Source material section start
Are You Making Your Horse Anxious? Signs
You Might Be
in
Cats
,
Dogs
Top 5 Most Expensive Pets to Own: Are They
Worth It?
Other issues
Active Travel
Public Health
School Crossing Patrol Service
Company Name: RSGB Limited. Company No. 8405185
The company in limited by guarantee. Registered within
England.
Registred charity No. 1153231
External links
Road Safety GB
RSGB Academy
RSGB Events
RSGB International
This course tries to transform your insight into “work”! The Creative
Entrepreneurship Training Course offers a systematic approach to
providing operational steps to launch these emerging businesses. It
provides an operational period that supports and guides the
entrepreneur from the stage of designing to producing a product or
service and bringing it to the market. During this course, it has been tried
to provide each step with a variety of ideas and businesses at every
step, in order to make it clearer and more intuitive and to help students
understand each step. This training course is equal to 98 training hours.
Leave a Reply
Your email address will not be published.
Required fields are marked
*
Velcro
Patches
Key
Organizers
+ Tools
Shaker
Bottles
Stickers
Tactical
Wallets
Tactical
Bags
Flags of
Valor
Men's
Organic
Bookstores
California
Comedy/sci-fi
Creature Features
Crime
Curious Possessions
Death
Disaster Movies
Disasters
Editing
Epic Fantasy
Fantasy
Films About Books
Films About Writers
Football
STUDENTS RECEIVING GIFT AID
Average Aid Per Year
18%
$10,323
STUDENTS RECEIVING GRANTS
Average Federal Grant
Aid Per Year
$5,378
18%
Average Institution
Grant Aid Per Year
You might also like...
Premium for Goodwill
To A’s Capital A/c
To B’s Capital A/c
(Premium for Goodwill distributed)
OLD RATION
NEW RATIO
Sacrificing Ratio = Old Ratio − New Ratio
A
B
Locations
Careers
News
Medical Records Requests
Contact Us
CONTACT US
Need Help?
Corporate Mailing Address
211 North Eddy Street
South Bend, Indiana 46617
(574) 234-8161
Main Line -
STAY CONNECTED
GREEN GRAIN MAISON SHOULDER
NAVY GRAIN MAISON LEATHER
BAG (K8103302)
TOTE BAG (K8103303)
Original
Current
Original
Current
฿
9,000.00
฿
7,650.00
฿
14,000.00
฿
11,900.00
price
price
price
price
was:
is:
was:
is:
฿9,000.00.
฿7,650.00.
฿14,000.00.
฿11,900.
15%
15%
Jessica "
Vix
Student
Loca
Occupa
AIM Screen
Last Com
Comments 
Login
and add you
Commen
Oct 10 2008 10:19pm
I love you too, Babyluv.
Source material section end
Source material section start
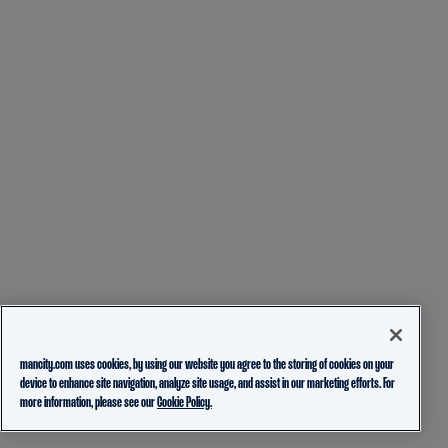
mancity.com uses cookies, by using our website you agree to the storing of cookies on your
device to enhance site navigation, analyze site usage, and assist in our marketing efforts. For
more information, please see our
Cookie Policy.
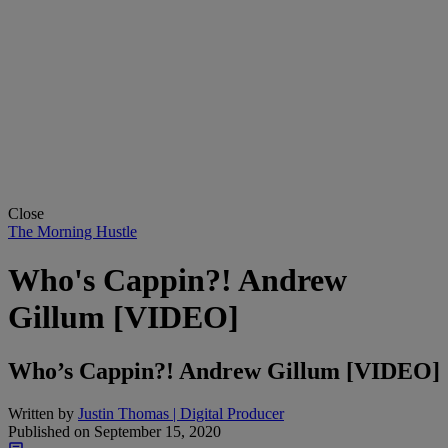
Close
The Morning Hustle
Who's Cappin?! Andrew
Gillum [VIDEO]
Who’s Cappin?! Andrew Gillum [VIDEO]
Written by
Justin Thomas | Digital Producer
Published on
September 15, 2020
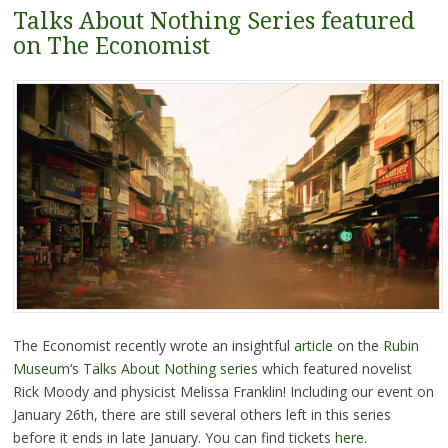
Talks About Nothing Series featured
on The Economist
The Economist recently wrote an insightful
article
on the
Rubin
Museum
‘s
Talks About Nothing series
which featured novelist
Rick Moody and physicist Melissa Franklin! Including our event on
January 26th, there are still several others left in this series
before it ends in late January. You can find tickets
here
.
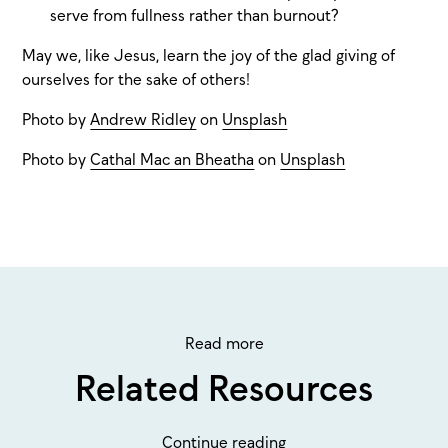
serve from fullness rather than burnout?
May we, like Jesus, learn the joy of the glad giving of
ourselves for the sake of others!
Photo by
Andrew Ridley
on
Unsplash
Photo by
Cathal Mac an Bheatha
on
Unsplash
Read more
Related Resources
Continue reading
Source material section end
Source material section start
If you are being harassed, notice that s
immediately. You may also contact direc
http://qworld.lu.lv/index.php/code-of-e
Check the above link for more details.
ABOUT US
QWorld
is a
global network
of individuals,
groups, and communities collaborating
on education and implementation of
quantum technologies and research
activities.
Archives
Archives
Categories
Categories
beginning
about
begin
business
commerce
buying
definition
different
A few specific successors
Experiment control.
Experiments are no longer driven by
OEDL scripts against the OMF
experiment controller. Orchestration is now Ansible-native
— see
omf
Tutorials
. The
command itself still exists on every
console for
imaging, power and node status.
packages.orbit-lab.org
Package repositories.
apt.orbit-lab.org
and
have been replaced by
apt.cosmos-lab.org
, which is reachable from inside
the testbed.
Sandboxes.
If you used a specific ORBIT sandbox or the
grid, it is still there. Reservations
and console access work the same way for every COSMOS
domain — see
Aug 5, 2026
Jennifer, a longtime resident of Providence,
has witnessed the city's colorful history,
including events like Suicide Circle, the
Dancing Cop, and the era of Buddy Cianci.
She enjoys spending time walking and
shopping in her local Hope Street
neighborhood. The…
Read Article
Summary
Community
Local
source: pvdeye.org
Source material section end
*Task directions*. Out of the data above, give again only the lines starting at the one holding "Are You Making Your Horse Anxious? Signs" and ending at the one holding "Corporate Mailing Address", unchanged.

*Answer section*.
Are You Making Your Horse Anxious? Signs
You Might Be
in
Cats
,
Dogs
Top 5 Most Expensive Pets to Own: Are They
Worth It?
Other issues
Active Travel
Public Health
School Crossing Patrol Service
Company Name: RSGB Limited. Company No. 8405185
The company in limited by guarantee. Registered within
England.
Registred charity No. 1153231
External links
Road Safety GB
RSGB Academy
RSGB Events
RSGB International
This course tries to transform your insight into “work”! The Creative
Entrepreneurship Training Course offers a systematic approach to
providing operational steps to launch these emerging businesses. It
provides an operational period that supports and guides the
entrepreneur from the stage of designing to producing a product or
service and bringing it to the market. During this course, it has been tried
to provide each step with a variety of ideas and businesses at every
step, in order to make it clearer and more intuitive and to help students
understand each step. This training course is equal to 98 training hours.
Leave a Reply
Your email address will not be published.
Required fields are marked
*
Velcro
Patches
Key
Organizers
+ Tools
Shaker
Bottles
Stickers
Tactical
Wallets
Tactical
Bags
Flags of
Valor
Men's
Organic
Bookstores
California
Comedy/sci-fi
Creature Features
Crime
Curious Possessions
Death
Disaster Movies
Disasters
Editing
Epic Fantasy
Fantasy
Films About Books
Films About Writers
Football
STUDENTS RECEIVING GIFT AID
Average Aid Per Year
18%
$10,323
STUDENTS RECEIVING GRANTS
Average Federal Grant
Aid Per Year
$5,378
18%
Average Institution
Grant Aid Per Year
You might also like...
Premium for Goodwill
To A’s Capital A/c
To B’s Capital A/c
(Premium for Goodwill distributed)
OLD RATION
NEW RATIO
Sacrificing Ratio = Old Ratio − New Ratio
A
B
Locations
Careers
News
Medical Records Requests
Contact Us
CONTACT US
Need Help?
Corporate Mailing Address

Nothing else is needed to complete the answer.